Exercise requirements:
Find the line containing "ընկերությունների գրասենյակներում", then print it and each following line through the end of the records, exactly and with nothing added; leave out any pictures.

Exercise input:
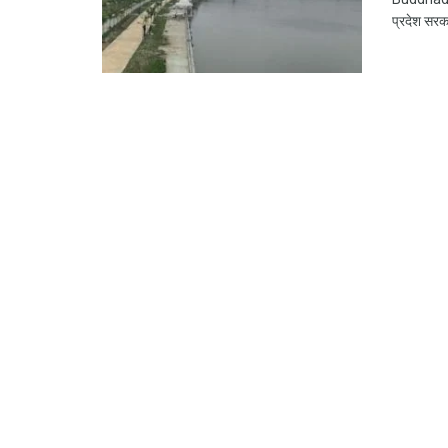
प्रदेश सरका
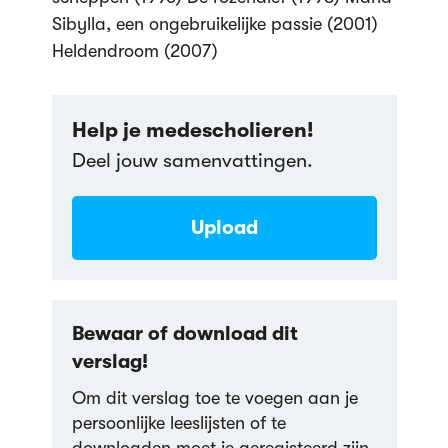
Sibylla, een ongebruikelijke passie (2001)
Heldendroom (2007)
Help je medescholieren!
Deel jouw samenvattingen.
Upload
Bewaar of download dit
verslag!
Om dit verslag toe te voegen aan je
persoonlijke leeslijsten of te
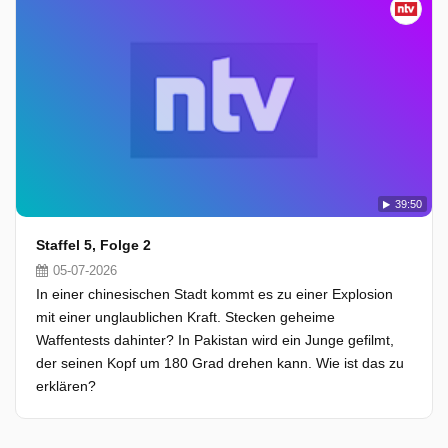
39:50
Staffel 5, Folge 2
05-07-2026
In einer chinesischen Stadt kommt es zu einer Explosion
mit einer unglaublichen Kraft. Stecken geheime
Waffentests dahinter? In Pakistan wird ein Junge gefilmt,
der seinen Kopf um 180 Grad drehen kann. Wie ist das zu
erklären?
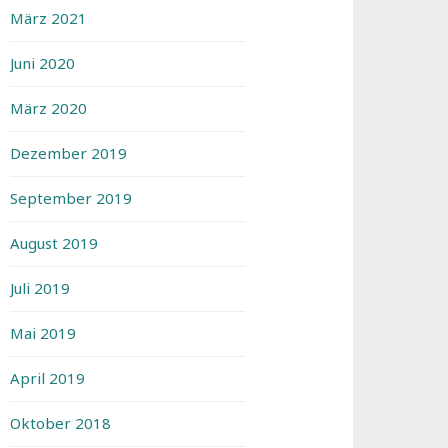
März 2021
Juni 2020
März 2020
Dezember 2019
September 2019
August 2019
Juli 2019
Mai 2019
April 2019
Oktober 2018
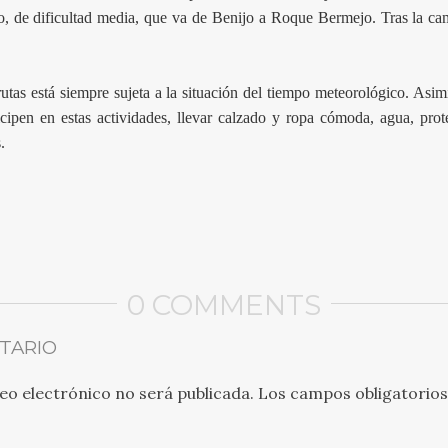
ro, de dificultad media, que va de Benijo a Roque Bermejo. Tras la ca
rutas está siempre sujeta a la situación del tiempo meteorológico. As
icipen en estas actividades, llevar calzado y ropa cómoda, agua, prot
.
0 COMMENTS
TARIO
eo electrónico no será publicada.
Los campos obligatorio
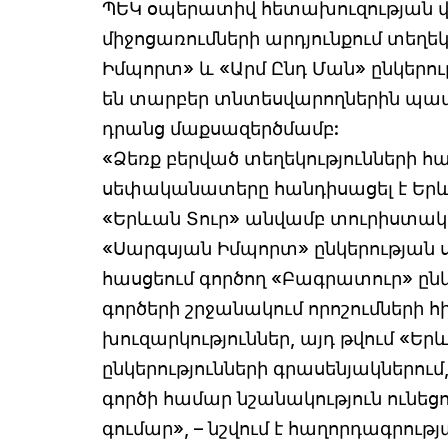
ՊԵԿ օպերատիվ հետախուզության վ
միջոցառումների արդյունքում տեղեկ
Իմպորտ» և «Արմ Ընդ Ման» ընկերութ
են տարբեր տնտեսվարողներին պա
դրանց մաքսազերծմամբ:
«Ձեռք բերված տեղեկությունների հ
սեփականատերը հանդիսացել է Երևա
«Երևան Տուր» անվամբ տուրիստակա
«Սարգսյան Իմպորտ» ընկերության
հասցեում գործող «Բագրատուր» ըն
գործերի շրջանակում որոշումների 
խուզարկություններ, այդ թվում «
ընկերությունների գրասենյակներում
գործի համար նշանակություն ու
գումար», – նշվում է հաղորդագրությ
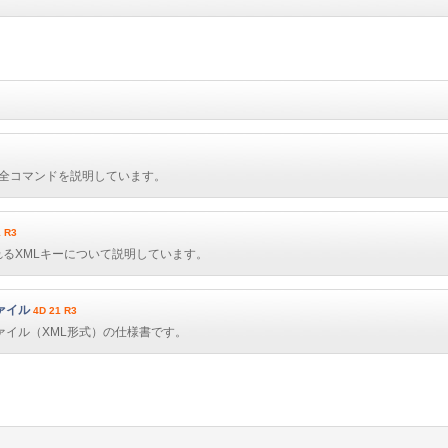
の全コマンドを説明しています。
1 R3
用されるXMLキーについて説明しています。
ァイル
4D 21 R3
ァイル（XML形式）の仕様書です。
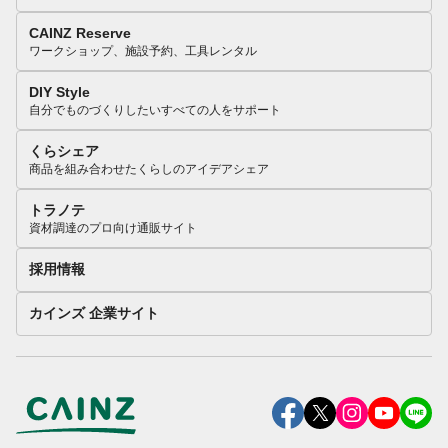
CAINZ Reserve
ワークショップ、施設予約、工具レンタル
DIY Style
自分でものづくりしたいすべての人をサポート
くらシェア
商品を組み合わせたくらしのアイデアシェア
トラノテ
資材調達のプロ向け通販サイト
採用情報
カインズ 企業サイト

Output:
ընկերությունների գրասենյակներում
գործի համար նշանակություն ու
գումար», – նշվում է հաղորդագրությ
の全コマンドを説明しています。
1 R3
用されるXMLキーについて説明しています。
ァイル
4D 21 R3
ァイル（XML形式）の仕様書です。
CAINZ Reserve
ワークショップ、施設予約、工具レンタル
DIY Style
自分でものづくりしたいすべての人をサポート
くらシェア
商品を組み合わせたくらしのアイデアシェア
トラノテ
資材調達のプロ向け通販サイト
採用情報
カインズ 企業サイト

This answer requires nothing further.